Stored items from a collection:
* * *

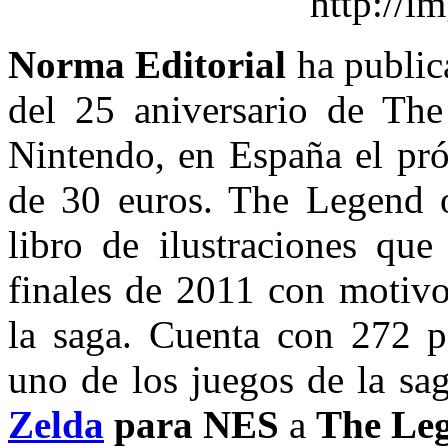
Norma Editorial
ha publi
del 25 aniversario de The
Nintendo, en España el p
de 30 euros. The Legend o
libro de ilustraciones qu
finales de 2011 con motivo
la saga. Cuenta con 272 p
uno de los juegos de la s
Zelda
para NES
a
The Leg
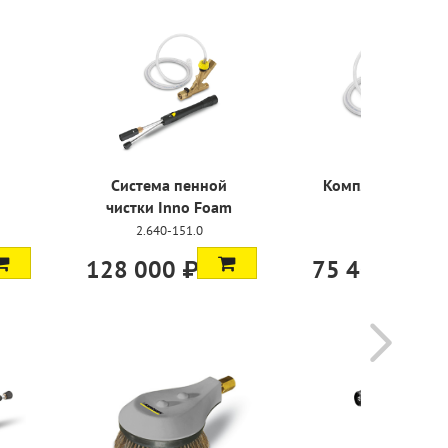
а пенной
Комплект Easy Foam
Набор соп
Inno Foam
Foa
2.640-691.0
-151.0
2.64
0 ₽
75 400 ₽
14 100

* * *

■ **TASK INSTRUCTIONS**
Reproduce the records in full, exactly as they appear, and show none of the pictures.

■ **SOLVED EXERCISE**
Norma Editorial
ha publi
del 25 aniversario de The
Nintendo, en España el p
de 30 euros. The Legend o
libro de ilustraciones qu
finales de 2011 con motivo
la saga. Cuenta con 272 p
uno de los juegos de la s
Zelda
para NES
a
The Leg
а пенной
Комплект Easy Foam
Набор соп
Inno Foam
Foa
2.640-691.0
-151.0
2.64
0 ₽
75 400 ₽
14 100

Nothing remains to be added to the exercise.